UN LONG CHEMIN VERS LE DURABLE

Le LFP ne satisfera pas les besoins de performance et d’autonomie des batteries mobiles et automobiles, à l’exception de véhicules citadins comme les voitures de location ou les transports en commun. Étant donné la bonne santé des technologies numériques et l’essor des véhicules électriques, les batteries contenant du cobalt restent promises à la plus forte croissance pour les prochaines années. Leur instabilité et leur coût freinent cependant leur développement dans la filière du stockage du renouvelable. Une voie royale pour le LFP, qui doit tout de même composer avec un outsider : la batterie à flux. À seraing, le grand micro-réseau intégré (Miris) est équipé de ces deux technologies concurrentes. Contrairement au lithium-ion, les deux électrodes de la batterie sont liquides et séparées en deux réservoirs. À l’aide d’une pompe, les deux produits sont injectés au niveau d’une cellule qui génère des électrons. Un système d’une simplicité déconcertante, connu depuis le XIXe siècle. sa taille importante n’étant pas un frein aux applications stationnaires, il connaît un pic d’intérêt face au lithium-ion. Toutes ces technologies soulèvent de nombreuses questions. Face aux possibles alternatives, elles domineront cependant le marché des batteries pour les années à venir.

« Pourtant, tempère la Pr Bénédicte Vertruyen, spécialiste des matériaux inorganiques de synthèse au laboratoire Greenmat à l’ULiège, des composés plus performants ou plus durables que les matériaux actuels sont en cours de développement dans les laboratoires du monde entier. Ils ne sont pas encore commercialisés, soit parce qu’ils sont à un stade trop fondamental, soit pour des raisons économiques. » Les échelles sont effectivement différentes dans le secteur industriel et contraignent à une inertie de 30 à 40 ans. « Si on considère les implantations minières, les usines de fabrication des produits et enfin les lignes de production, les investissements sont exorbitants, relaie David Eskenazi. Le temps pour trouver les financements, construire les infrastructures et les rentabiliser est énorme. À titre d’exemple, la France et l’Allemagne ont dégagé deux milliards d’euros pour financer le secteur. C’est ce qui permet de construire quatre usines d’assemblage cellules. Samsung, à elle seule, en compte 14. » Le lithium-ion ne scelle pas pour autant la fin de l’histoire. « La batterie idéale, hyper-performante pour toutes les applications, n’existera probablement jamais, poursuit Bénédicte Vertruyen. Plutôt un ensemble de quelques batteries complémentaires correspondant à différentes priorités dans le compromis entre performance technique, coût, durabilité et impact social. »

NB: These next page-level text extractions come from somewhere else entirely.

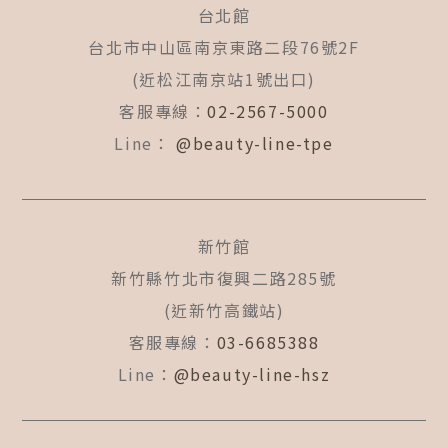
b
a
u
台北館
o
g
b
o
r
e
台北市中山區南京東路二段76號2F
k
a
(近松江南京站1號出口)
-
m
f
客服專線：
02-2567-5000
Line：
@beauty-line-tpe
新竹館
新竹縣竹北市復興二路285號
(近新竹高鐵站)
客服專線：
03-6685388
Line：
@beauty-line-hsz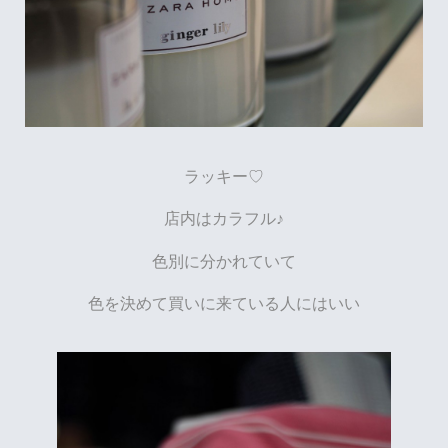
ラッキー♡
店内はカラフル♪
色別に分かれていて
色を決めて買いに来ている人にはいい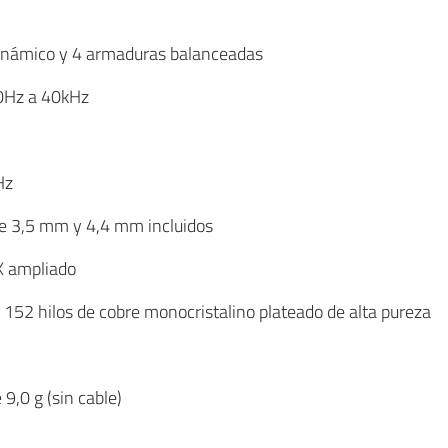
dinámico y 4 armaduras balanceadas
10Hz a 40kHz
Hz
de 3,5 mm y 4,4 mm incluidos
X ampliado
e 152 hilos de cobre monocristalino plateado de alta pureza
 9,0 g (sin cable)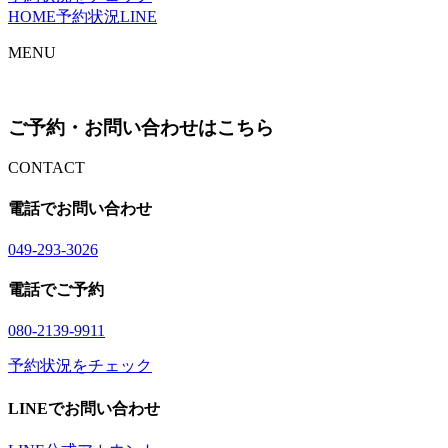
HOME
予約状況
LINE
MENU
ご予約・お問い合わせはこちら
CONTACT
電話でお問い合わせ
04
9
-29
3
-30
2
6
電話でご予約
08
0
-21
3
9-99
1
1
予約状況をチェック
LINEでお問い合わせ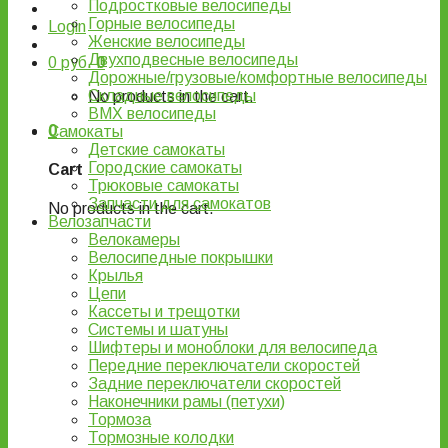
Подростковые велосипеды
Горные велосипеды
Login
Женские велосипеды
Двухподвесные велосипеды
0
руб.
0
Дорожные/грузовые/комфортные велосипеды
Складные велосипеды
No products in the cart.
BMX велосипеды
0
Самокаты
Детские самокаты
Городские самокаты
Cart
Трюковые самокаты
Запчасти для самокатов
No products in the cart.
Велозапчасти
Велокамеры
Велосипедные покрышки
Крылья
Цепи
Кассеты и трещотки
Системы и шатуны
Шифтеры и моноблоки для велосипеда
Передние переключатели скоростей
Задние переключатели скоростей
Наконечники рамы (петухи)
Тормоза
Тормозные колодки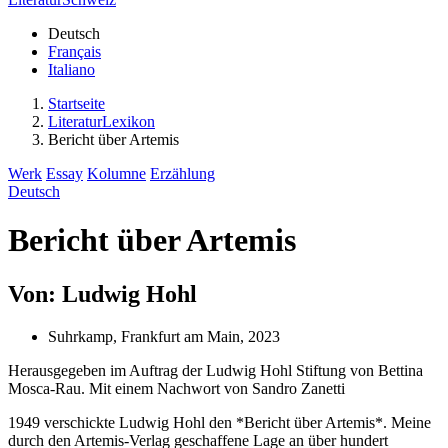
Deutsch
Français
Italiano
Startseite
LiteraturLexikon
Bericht über Artemis
Werk
Essay
Kolumne
Erzählung
Deutsch
Bericht über Artemis
Von: Ludwig Hohl
Suhrkamp, Frankfurt am Main, 2023
Herausgegeben im Auftrag der Ludwig Hohl Stiftung von Bettina
Mosca-Rau. Mit einem Nachwort von Sandro Zanetti
1949 verschickte Ludwig Hohl den *Bericht über Artemis*. Meine
durch den Artemis-Verlag geschaffene Lage an über hundert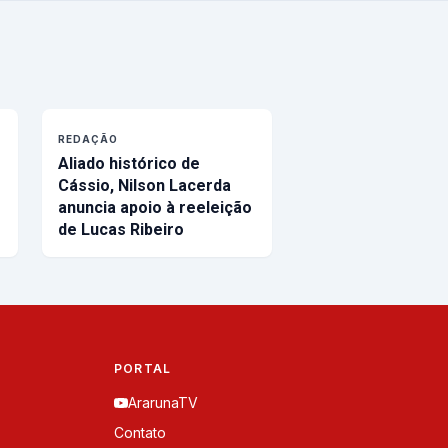
REDAÇÃO
Aliado histórico de
Cássio, Nilson Lacerda
anuncia apoio à reeleição
de Lucas Ribeiro
PORTAL
ArarunaTV
Contato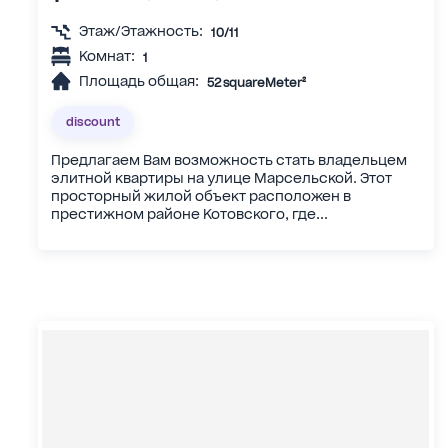
Этаж/Этажность:
10/11
Комнат:
1
Площадь общая:
52 squareMeter²
discount
Предлагаем Вам возможность стать владельцем
элитной квартиры на улице Марсельской. Этот
просторный жилой объект расположен в
престижном районе Котовского, где...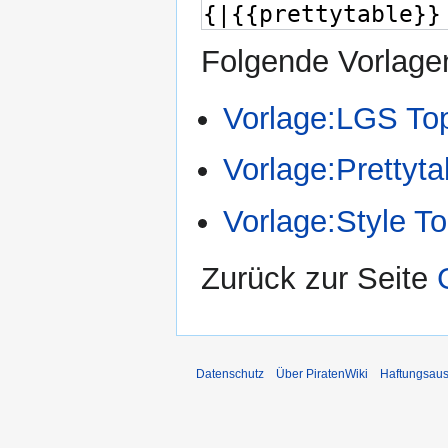
Folgende Vorlagen
Vorlage:LGS To
Vorlage:Prettyta
Vorlage:Style T
Zurück zur Seite
Datenschutz
Über PiratenWiki
Haftungsaus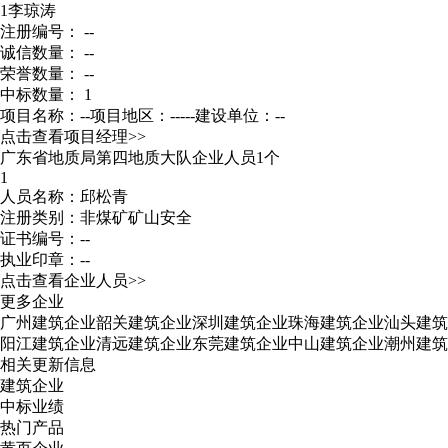
1
李琼涛
注册编号： --
诚信数量： --
荣誉数量： --
中标数量： 1
项目名称：--
项目地区：-----
建设单位：--
点击查看项目经理>>
广东省地质局第四地质大队企业人员1个
1
人员名称：邱松青
注册类别：非煤矿矿山安全
证书编号：--
执业印章：--
点击查看企业人员>>
更多企业
广州建筑企业
韶关建筑企业
深圳建筑企业
珠海建筑企业
汕头建筑
阳江建筑企业
清远建筑企业
东莞建筑企业
中山建筑企业
潮州建筑
相关更新信息
建筑企业
中标业绩
热门产品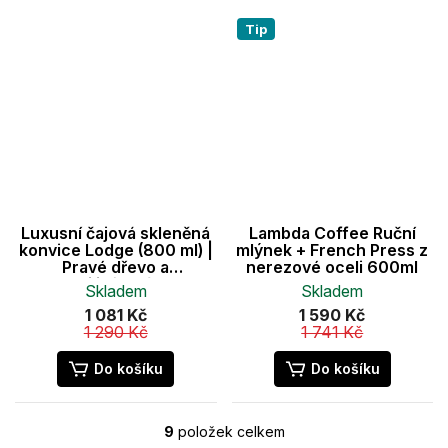
Tip
Luxusní čajová skleněná
Lambda Coffee Ruční
konvice Lodge (800 ml) |
mlýnek + French Press z
Pravé dřevo a
nerezové oceli 600ml
borosilikátové sklo
Skladem
Skladem
1 081 Kč
1 590 Kč
1 290 Kč
1 741 Kč
Do košíku
Do košíku
9
položek celkem
O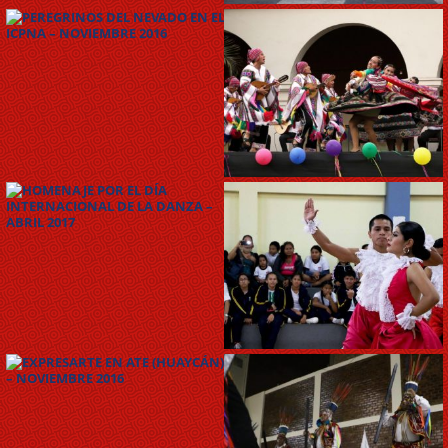
PEREGRINOS DEL NEVADO
EN EL ICPNA – NOVIEMBRE
2016
MUSEO ABRE DE NOCHE
«CARNAVALES Y VIRGEN DE
LA CANDELARIA» –
FEBRERO 2017
HOMENAJE POR EL DÍA
INTERNACIONAL DE LA
DANZA – ABRIL 2017
EXPRESARTE EN LIMA
(LINCE) – MAYO 2017
EXPRESARTE EN ATE
(HUAYCÁN) – NOVIEMBRE
2016
CONVERSATORIO
FESTIVIDAD DEL SEÑOR DEL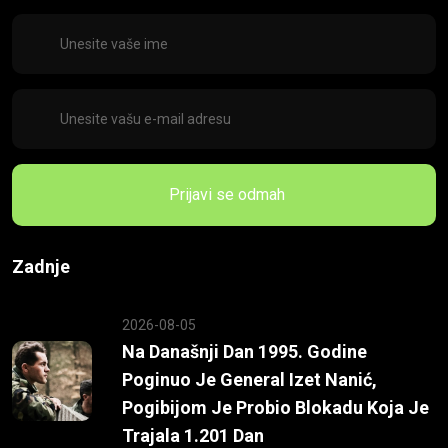
Prijavi se odmah
Zadnje
2026-08-05
Na Današnji Dan 1995. Godine
Poginuo Je General Izet Nanić,
Pogibijom Je Probio Blokadu Koja Je
Trajala 1.201 Dan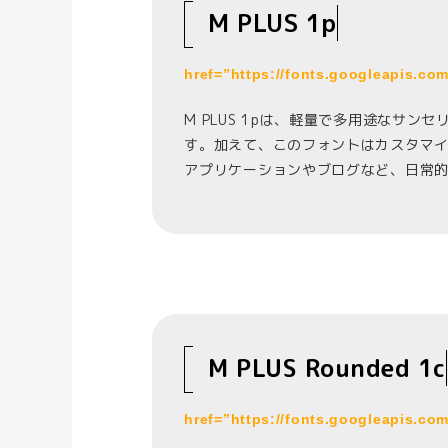
M PLUS 1p
href=”https://fonts.googleapis.c
M PLUS 1pは、軽量で多用途なサ
す。加えて、このフォントはカスタマ
アプリケーションやブログなど、日常
M PLUS Rounded 1c
href=”https://fonts.googleapis.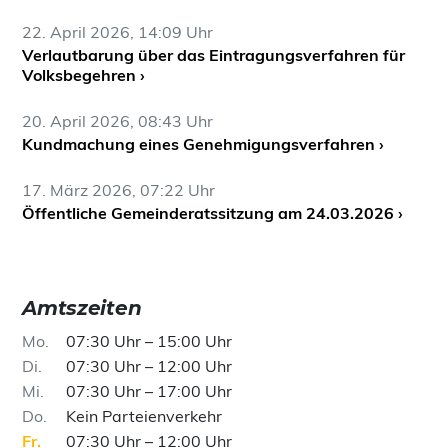
22. April 2026, 14:09 Uhr
Verlautbarung über das Eintragungsverfahren für
Volksbegehren ›
20. April 2026, 08:43 Uhr
Kundmachung eines Genehmigungsverfahren ›
17. März 2026, 07:22 Uhr
Öffentliche Gemeinderatssitzung am 24.03.2026 ›
Amtszeiten
Mo
07:30 Uhr – 15:00 Uhr
Di
07:30 Uhr – 12:00 Uhr
Mi
07:30 Uhr – 17:00 Uhr
Do
Kein Parteienverkehr
Fr
07:30 Uhr – 12:00 Uhr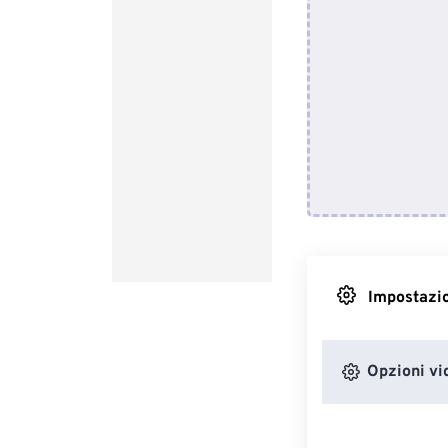
Impostazio
Opzioni vi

Un autre enjeu plane au-dessus de l’Europe. « Des pays comme la Chine ont senti la vague électrique arriver et se sont positionnés partout, de l’extraction des métaux à la distribution des batteries, explique le Pr Éric Pirard, du département de génie minéral, matériaux et environnement (Gemme) de l’ULiège. L’abandon des hydrocarbures se fait au profit des géants asiatiques dont nous devenons énergétiquement dépendants. Le réveil est terrible pour l’Europe. En fondant la European Battery Alliance, elle vise à inventorier ses ressources et à favoriser l’innovation. Des initiatives du côté des pays scandinaves, avec North Volt notamment, sont à saluer. Du point de vue écologique, l’électrique contamine moins directement l’air de nos villes, mais son empreinte globale doit être remise en question. »

TRÉSORS DÉTERRÉS

L’Europe a progressivement délocalisé la pollution industrielle et mis des œillères pour ne plus la voir. Avec l’émergence des batteries et du renouvelable, cette logique continue. « Une prise de conscience générale de ce qu’implique l’imbrication entre énergies et métaux est essentielle, martèle Éric Pirard. Il n’y a pas d’énergie sans matières premières. La production d’énergie verte n’échappe pas à la règle et la diversité des métaux explose ! On le sait pour les batteries ; les panneaux solaires sont constitués de silicium, de cuivre, d’argent, d’indium, de gallium ; les matrices des éoliennes, de super-aimants à base de terres rares... Pour exploiter et transformer ces métaux, nous dépensons de l’énergie. Ce besoin énergétique ne fera que croître à mesure que les gisements les plus accessibles s’appauvriront, et ainsi de suite. » Mieux anticiper cette nouvelle ruée vers les métaux et repenser nos modèles de consommation nous éviteront une fois de plus, de dilapider des ressources prometteuses.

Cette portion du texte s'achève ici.